Saint Clare is coming for you this summer—quietly, darkly, and unapologetically.
I remember when I first saw that opening image: Bella Thorne drenched in crimson, eyes sharp, silent. It's one of those moments that grabs your chest and says: this isn't a teen slasher—this is theology, obsession, blood.
A small-town crucible
Set in a sleepy community, Clare Bleecker—played by Thorne—is the picture of innocence: vegan, devoutly Catholic, an orphan under her grandparents' roof. But beneath that surface lies something far more dangerous. Haunted by voices, Clare becomes an executioner of ill‑intentioned locals. Justified? Messianic? Either way, she's unstoppable—until her last kill drags her into sex‑trafficking, corruption, and literal supernatural visions.
From page to screen
Adapted from Don Roff's Clare at Sixteen, Saint Clare occupies an eerie space between serial‑killer horror and religious mystery. Italian director Mitzi Peirone—familiar from Braid—co‑wrote the screenplay with American Psycho alum Guinevere Turner. Peirone brings a bold, visual flair: damp streets, stained‑glass halos, blood‑spattered prayers. The gothic tone is elevated by a score from Zola Jesus, filled with industrial-electronic choral layers that echo Clare's fractured psyche


Festival roots & release date
- Premiere: Taormina International Film Festival, 2024
- Genre screenings: FrightFest (UK), Oldenburg, SXSW Sydney
- LA nods: Best Narrative Feature and Best Director, L.A. Independent Women Film Awards
- US Release: Select theaters + VOD on July 18, 2025 via Quiver Distribution
There's something wonky about casting a 26‑year‑old as a high schooler—and that's the point.
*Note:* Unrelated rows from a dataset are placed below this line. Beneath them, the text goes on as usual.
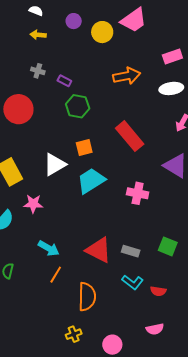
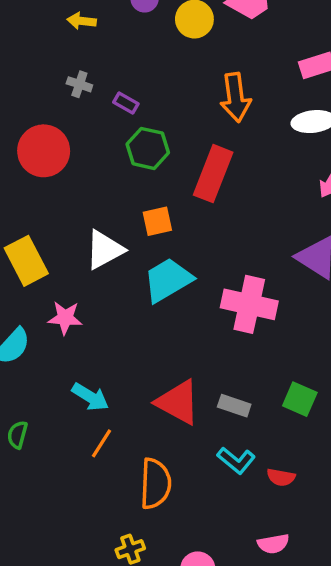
orange arrow: (127, 76) -> (235, 97), turned 92
red rectangle: (130, 136) -> (213, 174), moved, turned 60
pink cross: (138, 193) -> (249, 304), size x1.4

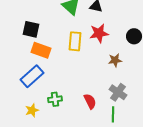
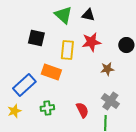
black square: (31, 29) -> (36, 38), moved
orange rectangle: (41, 50) -> (51, 72), moved
yellow star: (32, 110) -> (14, 111), moved

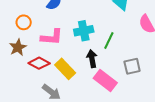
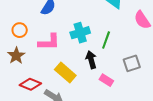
red diamond: (39, 63) -> (30, 84), moved
pink rectangle: (105, 81) -> (106, 80), size x0.6

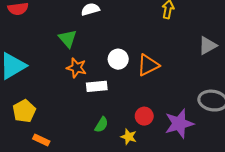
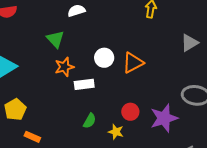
orange star: (76, 68) -> (64, 67), turned -30

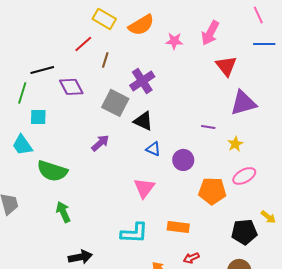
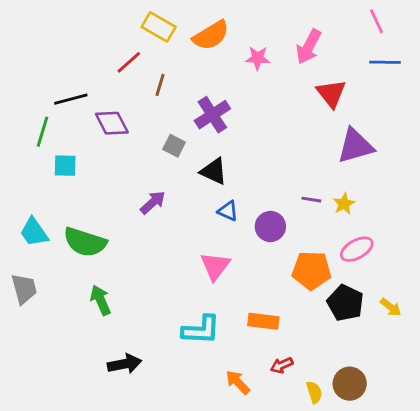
gray square: (115, 103) -> (174, 146), size x0.6
purple line: (208, 127) -> (311, 200), moved
cyan trapezoid: (22, 145) -> (34, 232), moved
black pentagon: (244, 232) -> (345, 303), moved, turned 30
Clare's dislocation from youth lends her cold authority when she exacts violent justice—and when that veneer cracks, the revelation isn't growing up—it's a supernatural reckoning


Ensemble cast—the blood relatives
- Bella Thorne brings Clare's quiet horror to life.
- Ryan Phillippe plays Timmons, a tether to Clare's past
- Rebecca DeMornay (of Hand That Rocks the Cradle toothiness), and Frank Whaley, all support the ripple of swallowed secrets and whispered sins
- Veterans Bart Johnson, Dylan Flashner, Erica Dasher enrich the small-town tapestry.
Why it matters
This trailer isn't just hyping thrills—it's hinting at an interrogation of faith and psychosis. Peirone says, “Artists and people of faith are rather alike… when you are destined with vision and clarity of purpose, then nothing can scare you.” Clare's vision—God-given, or madness?—asks where righteousness ends and fanaticism begins.
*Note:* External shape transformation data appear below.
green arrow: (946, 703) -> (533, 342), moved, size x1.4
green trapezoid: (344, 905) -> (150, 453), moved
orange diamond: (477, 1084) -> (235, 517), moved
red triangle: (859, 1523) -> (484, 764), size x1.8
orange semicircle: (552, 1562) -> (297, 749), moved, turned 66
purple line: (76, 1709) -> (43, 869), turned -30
Visually it's daring—stark reds, saturated nightscapes, and mirrors reflecting Clare's fracturing identity. It's like The Exorcist meets Peaky Blinders, soaked in incense and menace.
Final prayer
July 18 isn't far off. Saint Clare could be the surprise indie thriller of the season—dark, philosophical, and soaked in blood. Will you answer the voices?